Comment by gcr

12 hours ago

DwarfStar4 is a small LLM inference runtime that can run DeepSeek 4. The blog post implies that it currently requires 96GB of VRAM.

For others who are lacking context :-)

Thanks. Outside of LLM circles, DS4 is usually a video game controller.

That's the flash version not the full model and only at Q2-3~ so while impressive it's still quite different from the full model.

  • Not really. I'm building now another fast C compiler with DeepSeek 4 Flash, and rarely have to step outside to use Pro or Sonnet, gpt or kimi-2.6. Flash is very capable of almost everything.

> The blog post implies that it currently requires 96GB of VRAM.

Has anyone tested what happens if you try and run this on lower-RAM Macs?
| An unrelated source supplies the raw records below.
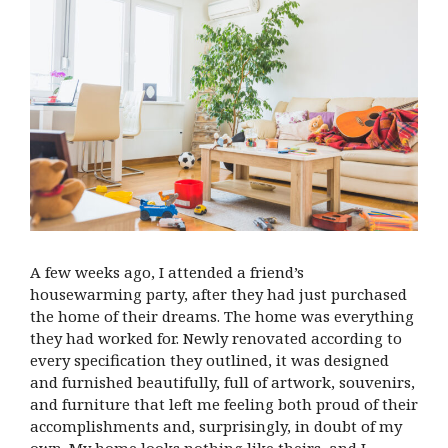
A few weeks ago, I attended a friend’s
housewarming party, after they had just purchased
the home of their dreams. The home was everything
they had worked for. Newly renovated according to
every specification they outlined, it was designed
and furnished beautifully, full of artwork, souvenirs,
and furniture that left me feeling both proud of their
accomplishments and, surprisingly, in doubt of my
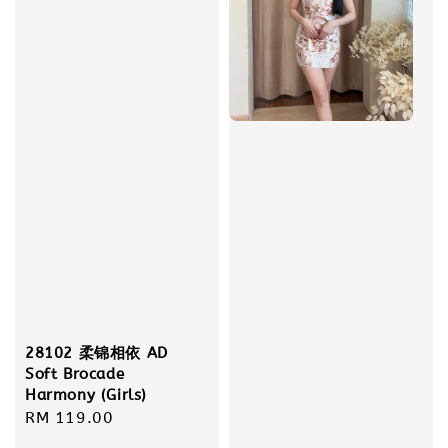
28102 柔锦相依 AD
Soft Brocade
Harmony (Girls)
Regular
RM 119.00
price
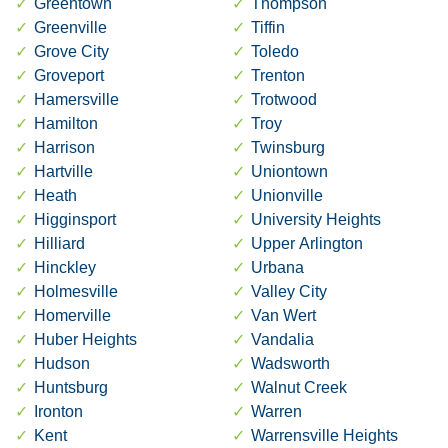
Greentown
Thompson
Greenville
Tiffin
Grove City
Toledo
Groveport
Trenton
Hamersville
Trotwood
Hamilton
Troy
Harrison
Twinsburg
Hartville
Uniontown
Heath
Unionville
Higginsport
University Heights
Hilliard
Upper Arlington
Hinckley
Urbana
Holmesville
Valley City
Homerville
Van Wert
Huber Heights
Vandalia
Hudson
Wadsworth
Huntsburg
Walnut Creek
Ironton
Warren
Kent
Warrensville Heights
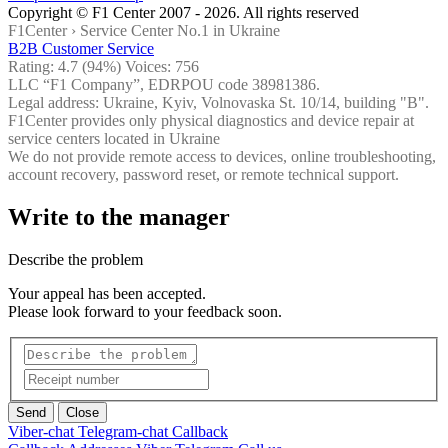
Copyright © F1 Center 2007 - 2026. All rights reserved
F1Center ›
Service Center No.1 in Ukraine
B2B Customer Service
Rating:
4.7
(94%) Voices:
756
LLC “F1 Company”, EDRPOU code 38981386.
Legal address: Ukraine, Kyiv, Volnovaska St. 10/14, building "B".
F1Center provides only physical diagnostics and device repair at
service centers located in Ukraine
We do not provide remote access to devices, online troubleshooting,
account recovery, password reset, or remote technical support.
Write to the manager
Describe the problem
Your appeal has been accepted.
Please look forward to your feedback soon.
Send
Close
Viber-chat
Telegram-chat
Callback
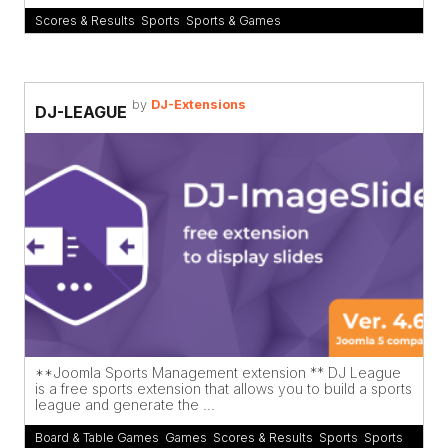
Scores & Results
,
Sports
,
Sports & Games
by
DJ-Extensions
DJ-LEAGUE
**Joomla Sports Management extension ** DJ League
is a free sports extension that allows you to build a sports
league and generate the ...
Board & Table Games
,
Games
,
Scores & Results
,
Sports
,
Sports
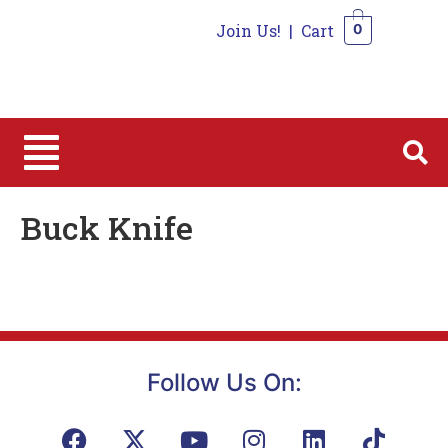
Join Us!
|
Cart
0
0
Buck Knife
Follow Us On:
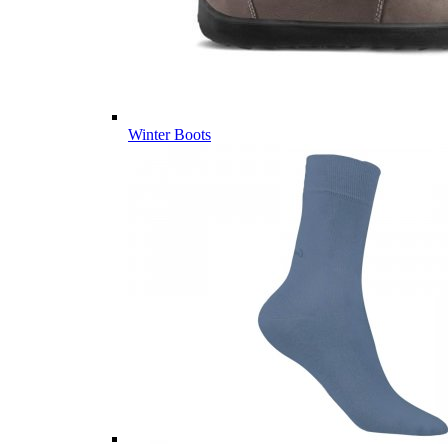
Winter Boots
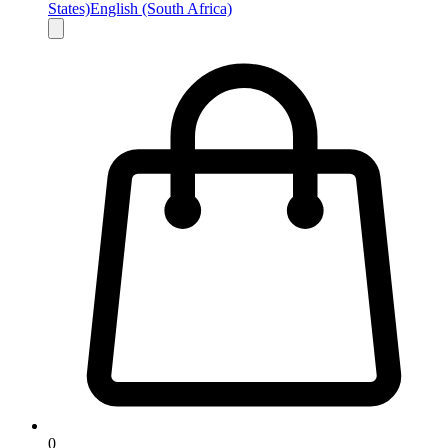
States)
English (South Africa)
0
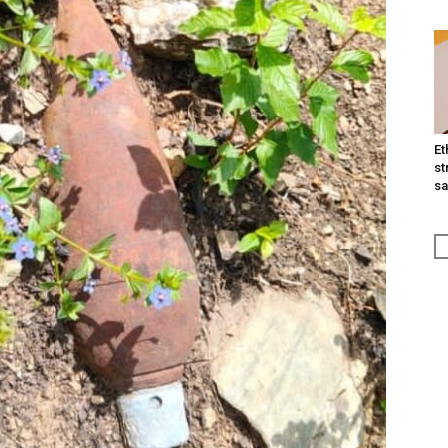
Et
st
sa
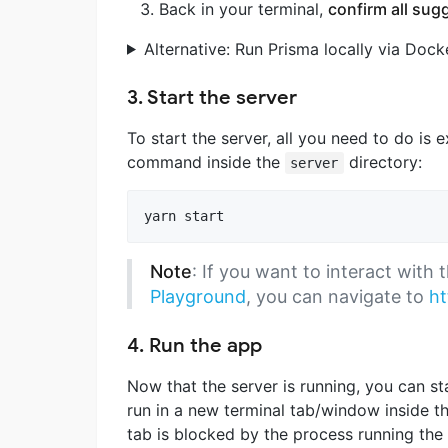
Back in your terminal,
confirm all sug
Alternative: Run Prisma locally via Dock
3. Start the server
To start the server, all you need to do is 
command inside the
directory:
server
yarn start
Note
: If you want to interact with
Playground
, you can navigate to
ht
4. Run the app
Now that the server is running, you can s
run in a new terminal tab/window inside t
tab is blocked by the process running the 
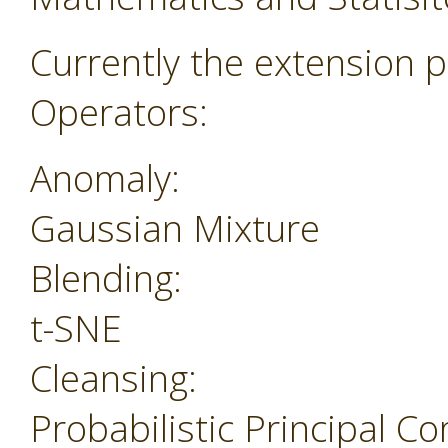
Currently the extension p
Operators:
Anomaly:
Gaussian Mixture
Blending:
t-SNE
Cleansing:
Probabilistic Principal 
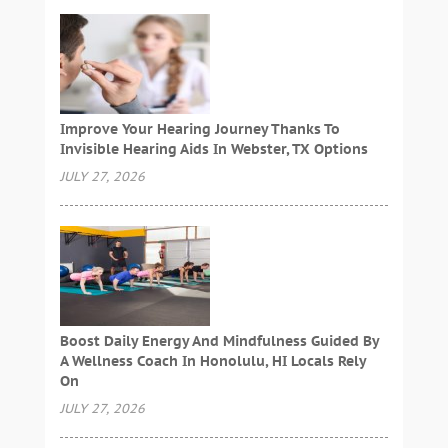
Improve Your Hearing Journey Thanks To
Invisible Hearing Aids In Webster, TX Options
JULY 27, 2026
Boost Daily Energy And Mindfulness Guided By
A Wellness Coach In Honolulu, HI Locals Rely
On
JULY 27, 2026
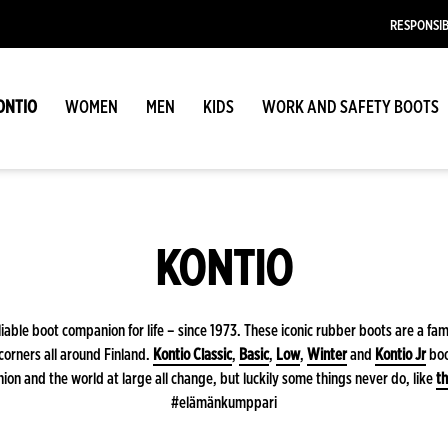
RESPONSIB
ONTIO
WOMEN
MEN
KIDS
WORK AND SAFETY BOOTS
KONTIO
iable boot companion for life – since 1973. These iconic rubber boots are a fam
corners all around Finland.
Kontio Classic
,
Basic
,
Low
,
Winter
and
Kontio Jr
boo
ion and the world at large all change, but luckily some things never do, like
th
#elämänkumppari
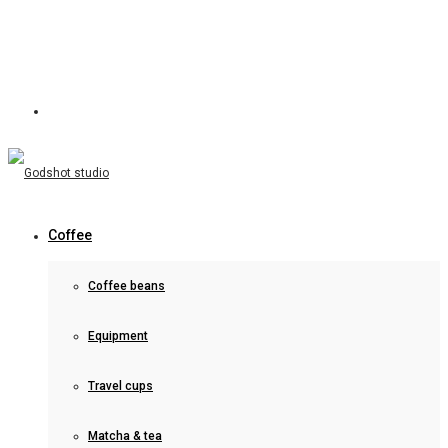
Coffee
Coffee beans
Equipment
Travel cups
Matcha & tea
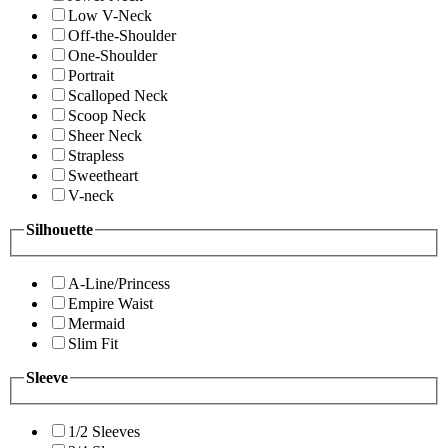
Low V-Neck
Off-the-Shoulder
One-Shoulder
Portrait
Scalloped Neck
Scoop Neck
Sheer Neck
Strapless
Sweetheart
V-neck
Silhouette
A-Line/Princess
Empire Waist
Mermaid
Slim Fit
Sleeve
1/2 Sleeves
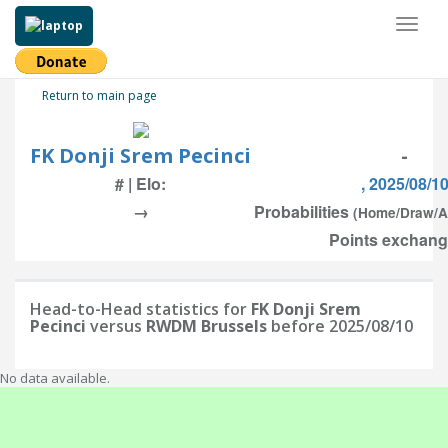
Toggl
naviga
Return to main page
FK Donji Srem Pecinci
-
# | Elo:
, 2025/08/1
→
Probabilities
(Home/Draw/
Points exchang
Head-to-Head statistics for
FK Donji Srem
Pecinci
versus
RWDM Brussels
before 2025/08/10
No data available.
It might work and just be a bit slower as it falls back on fetching model layers from storage.

  • It'd be way slower since you'd be doing that work every token

    • True (with 64GB RAM it'd have to fetch 20% of its active experts from disk already, about 650MB/tok at 2-bit quant - and that percentage rises quickly as you lower RAM further); my question is just a more practical one about whether it runs at all, how bad the slowdown is, and to what extent you might be able to get some of that decode throughput back by running multiple (slower) agent sessions in parallel under a single Dwarf Star 4 server.

>The blog post implies that it currently requires 96GB of VRAM.

From the Github page it seems it only supports Apple and DGX Spark. I have 128 GB of RAM and a 3090 but it probably won't work.